**Task description:** Look for the word "Print" in the material below, then report each line where it occurs.

⟨

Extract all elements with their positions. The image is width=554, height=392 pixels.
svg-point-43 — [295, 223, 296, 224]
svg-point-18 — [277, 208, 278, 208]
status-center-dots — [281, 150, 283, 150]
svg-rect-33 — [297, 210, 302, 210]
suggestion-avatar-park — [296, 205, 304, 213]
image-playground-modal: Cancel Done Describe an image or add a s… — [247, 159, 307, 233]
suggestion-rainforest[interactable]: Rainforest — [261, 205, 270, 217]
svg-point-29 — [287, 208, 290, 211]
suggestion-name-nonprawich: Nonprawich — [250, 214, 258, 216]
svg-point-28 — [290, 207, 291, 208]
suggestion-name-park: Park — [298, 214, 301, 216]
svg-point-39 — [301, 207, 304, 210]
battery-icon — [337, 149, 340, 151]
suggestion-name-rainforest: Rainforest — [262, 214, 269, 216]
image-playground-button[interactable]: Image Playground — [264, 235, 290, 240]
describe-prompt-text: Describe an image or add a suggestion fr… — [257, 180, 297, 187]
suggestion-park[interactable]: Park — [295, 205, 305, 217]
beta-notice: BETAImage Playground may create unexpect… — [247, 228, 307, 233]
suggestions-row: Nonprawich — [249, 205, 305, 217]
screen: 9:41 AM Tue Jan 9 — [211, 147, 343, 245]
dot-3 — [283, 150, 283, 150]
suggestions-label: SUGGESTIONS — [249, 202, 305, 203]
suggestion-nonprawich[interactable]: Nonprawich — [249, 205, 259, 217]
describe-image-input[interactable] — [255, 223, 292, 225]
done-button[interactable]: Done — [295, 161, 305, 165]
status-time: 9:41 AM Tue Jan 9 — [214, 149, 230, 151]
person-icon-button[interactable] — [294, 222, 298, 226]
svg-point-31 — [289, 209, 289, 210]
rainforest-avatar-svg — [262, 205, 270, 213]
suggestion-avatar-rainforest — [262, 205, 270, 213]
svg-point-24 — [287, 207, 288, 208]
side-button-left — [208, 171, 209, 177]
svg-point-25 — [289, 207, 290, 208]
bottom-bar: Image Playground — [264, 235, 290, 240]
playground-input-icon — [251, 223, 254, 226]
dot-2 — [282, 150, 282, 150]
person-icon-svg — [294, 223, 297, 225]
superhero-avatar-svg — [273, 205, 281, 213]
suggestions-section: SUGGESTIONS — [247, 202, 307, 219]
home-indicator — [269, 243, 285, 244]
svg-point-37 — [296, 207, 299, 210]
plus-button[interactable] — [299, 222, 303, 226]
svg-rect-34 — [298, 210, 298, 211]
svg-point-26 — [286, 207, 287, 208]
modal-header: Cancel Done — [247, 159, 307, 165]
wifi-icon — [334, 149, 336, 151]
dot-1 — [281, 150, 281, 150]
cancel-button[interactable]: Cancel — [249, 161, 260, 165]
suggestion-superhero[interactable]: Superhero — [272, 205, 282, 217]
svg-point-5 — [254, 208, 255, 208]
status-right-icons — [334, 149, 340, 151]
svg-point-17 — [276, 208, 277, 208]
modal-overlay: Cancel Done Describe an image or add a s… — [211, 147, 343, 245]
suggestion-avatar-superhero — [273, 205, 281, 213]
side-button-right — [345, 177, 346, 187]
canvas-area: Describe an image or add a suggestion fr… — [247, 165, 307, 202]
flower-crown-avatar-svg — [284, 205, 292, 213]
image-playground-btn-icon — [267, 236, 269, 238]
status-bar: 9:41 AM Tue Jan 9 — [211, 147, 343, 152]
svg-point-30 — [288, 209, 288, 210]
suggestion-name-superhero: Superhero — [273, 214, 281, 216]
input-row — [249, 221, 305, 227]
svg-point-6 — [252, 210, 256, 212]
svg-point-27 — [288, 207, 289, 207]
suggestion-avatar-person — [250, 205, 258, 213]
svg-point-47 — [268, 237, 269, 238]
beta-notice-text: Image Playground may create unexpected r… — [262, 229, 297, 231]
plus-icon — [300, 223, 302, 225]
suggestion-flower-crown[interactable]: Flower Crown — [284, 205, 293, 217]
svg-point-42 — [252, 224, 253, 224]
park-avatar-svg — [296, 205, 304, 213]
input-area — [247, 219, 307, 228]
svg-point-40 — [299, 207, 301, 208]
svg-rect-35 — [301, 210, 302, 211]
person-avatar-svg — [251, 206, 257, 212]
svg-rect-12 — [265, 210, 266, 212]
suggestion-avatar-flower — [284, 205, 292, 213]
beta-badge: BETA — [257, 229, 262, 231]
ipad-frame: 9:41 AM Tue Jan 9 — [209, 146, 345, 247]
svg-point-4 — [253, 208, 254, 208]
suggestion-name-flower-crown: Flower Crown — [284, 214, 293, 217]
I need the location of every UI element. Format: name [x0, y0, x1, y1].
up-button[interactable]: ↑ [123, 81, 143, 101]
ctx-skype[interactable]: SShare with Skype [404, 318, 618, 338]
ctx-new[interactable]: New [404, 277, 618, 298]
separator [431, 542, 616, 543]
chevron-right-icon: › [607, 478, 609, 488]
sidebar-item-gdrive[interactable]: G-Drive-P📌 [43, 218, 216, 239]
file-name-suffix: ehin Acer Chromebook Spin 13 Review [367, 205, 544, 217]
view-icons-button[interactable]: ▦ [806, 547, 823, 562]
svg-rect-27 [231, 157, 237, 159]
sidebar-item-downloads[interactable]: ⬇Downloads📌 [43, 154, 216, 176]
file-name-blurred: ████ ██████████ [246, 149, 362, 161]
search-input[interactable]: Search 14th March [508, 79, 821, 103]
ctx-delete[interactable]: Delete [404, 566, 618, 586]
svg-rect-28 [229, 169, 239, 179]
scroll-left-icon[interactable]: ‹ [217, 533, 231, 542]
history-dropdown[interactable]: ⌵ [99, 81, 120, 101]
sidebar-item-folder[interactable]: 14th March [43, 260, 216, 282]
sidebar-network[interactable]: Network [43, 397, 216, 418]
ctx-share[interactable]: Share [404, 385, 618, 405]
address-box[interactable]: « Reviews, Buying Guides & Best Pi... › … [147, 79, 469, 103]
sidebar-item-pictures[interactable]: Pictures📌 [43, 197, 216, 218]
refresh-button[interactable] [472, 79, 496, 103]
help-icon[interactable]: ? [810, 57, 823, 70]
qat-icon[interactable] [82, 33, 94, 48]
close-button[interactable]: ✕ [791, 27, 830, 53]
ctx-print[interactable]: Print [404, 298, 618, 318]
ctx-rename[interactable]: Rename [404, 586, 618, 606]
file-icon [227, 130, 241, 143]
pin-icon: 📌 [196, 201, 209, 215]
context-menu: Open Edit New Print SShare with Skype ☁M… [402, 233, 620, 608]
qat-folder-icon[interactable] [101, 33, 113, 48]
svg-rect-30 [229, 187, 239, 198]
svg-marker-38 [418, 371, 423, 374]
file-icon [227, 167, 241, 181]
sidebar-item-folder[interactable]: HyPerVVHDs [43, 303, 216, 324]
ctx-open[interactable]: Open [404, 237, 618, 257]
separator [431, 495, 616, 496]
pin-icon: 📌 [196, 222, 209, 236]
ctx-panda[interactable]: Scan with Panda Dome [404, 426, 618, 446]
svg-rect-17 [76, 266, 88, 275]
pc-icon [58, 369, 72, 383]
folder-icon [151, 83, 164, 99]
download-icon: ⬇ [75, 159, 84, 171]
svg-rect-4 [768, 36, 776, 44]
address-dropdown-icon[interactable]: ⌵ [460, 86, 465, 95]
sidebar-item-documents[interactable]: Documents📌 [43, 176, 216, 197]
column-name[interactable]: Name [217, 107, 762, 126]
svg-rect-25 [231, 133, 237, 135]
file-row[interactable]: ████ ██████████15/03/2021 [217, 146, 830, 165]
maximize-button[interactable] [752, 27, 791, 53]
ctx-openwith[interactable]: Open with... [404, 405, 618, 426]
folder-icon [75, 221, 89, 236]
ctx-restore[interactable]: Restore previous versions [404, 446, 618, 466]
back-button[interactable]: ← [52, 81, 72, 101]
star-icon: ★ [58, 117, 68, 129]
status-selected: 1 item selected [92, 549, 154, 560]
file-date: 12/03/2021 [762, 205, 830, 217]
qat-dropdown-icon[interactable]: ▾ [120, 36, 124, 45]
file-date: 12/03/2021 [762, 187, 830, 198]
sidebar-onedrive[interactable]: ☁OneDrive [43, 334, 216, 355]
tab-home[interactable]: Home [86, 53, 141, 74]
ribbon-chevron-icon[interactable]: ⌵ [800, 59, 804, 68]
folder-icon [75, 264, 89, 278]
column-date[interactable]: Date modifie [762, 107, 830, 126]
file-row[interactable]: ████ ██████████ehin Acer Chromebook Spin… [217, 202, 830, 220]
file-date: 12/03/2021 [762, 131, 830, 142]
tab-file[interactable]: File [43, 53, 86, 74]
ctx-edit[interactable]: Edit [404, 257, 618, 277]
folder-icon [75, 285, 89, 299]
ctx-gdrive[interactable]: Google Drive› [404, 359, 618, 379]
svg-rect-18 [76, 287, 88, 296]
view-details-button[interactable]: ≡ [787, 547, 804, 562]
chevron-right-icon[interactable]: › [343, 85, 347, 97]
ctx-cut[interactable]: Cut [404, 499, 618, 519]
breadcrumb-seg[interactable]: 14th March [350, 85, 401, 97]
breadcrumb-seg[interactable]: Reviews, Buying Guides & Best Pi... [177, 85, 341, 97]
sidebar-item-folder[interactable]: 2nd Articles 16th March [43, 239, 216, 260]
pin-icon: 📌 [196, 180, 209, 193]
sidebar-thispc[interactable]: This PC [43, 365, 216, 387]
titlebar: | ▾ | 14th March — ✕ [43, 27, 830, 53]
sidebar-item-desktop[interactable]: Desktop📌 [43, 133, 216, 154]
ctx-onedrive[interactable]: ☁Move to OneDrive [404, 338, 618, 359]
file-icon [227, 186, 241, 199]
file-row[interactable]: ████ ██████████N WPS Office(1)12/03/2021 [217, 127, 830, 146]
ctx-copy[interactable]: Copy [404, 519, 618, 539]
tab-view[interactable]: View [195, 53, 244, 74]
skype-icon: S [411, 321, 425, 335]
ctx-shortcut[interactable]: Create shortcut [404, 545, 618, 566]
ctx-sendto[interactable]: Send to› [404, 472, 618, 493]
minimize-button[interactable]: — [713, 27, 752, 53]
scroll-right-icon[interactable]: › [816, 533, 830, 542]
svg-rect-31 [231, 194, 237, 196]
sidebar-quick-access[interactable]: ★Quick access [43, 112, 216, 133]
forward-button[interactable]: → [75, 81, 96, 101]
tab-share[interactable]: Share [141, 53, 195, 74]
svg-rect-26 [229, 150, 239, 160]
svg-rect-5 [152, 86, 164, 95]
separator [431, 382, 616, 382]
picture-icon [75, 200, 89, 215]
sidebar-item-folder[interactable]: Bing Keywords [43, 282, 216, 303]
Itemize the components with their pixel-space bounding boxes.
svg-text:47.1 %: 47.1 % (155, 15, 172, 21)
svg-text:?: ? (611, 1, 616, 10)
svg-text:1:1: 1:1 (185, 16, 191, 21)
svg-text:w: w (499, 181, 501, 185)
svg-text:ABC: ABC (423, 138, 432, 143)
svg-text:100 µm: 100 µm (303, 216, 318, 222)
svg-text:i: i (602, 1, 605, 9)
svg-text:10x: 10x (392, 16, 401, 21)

⟩

**Solution to this problem:**
ctx-print[interactable]: Print [404, 298, 618, 318]
context-menu: Open Edit New Print SShare with Skype ☁M… [402, 233, 620, 608]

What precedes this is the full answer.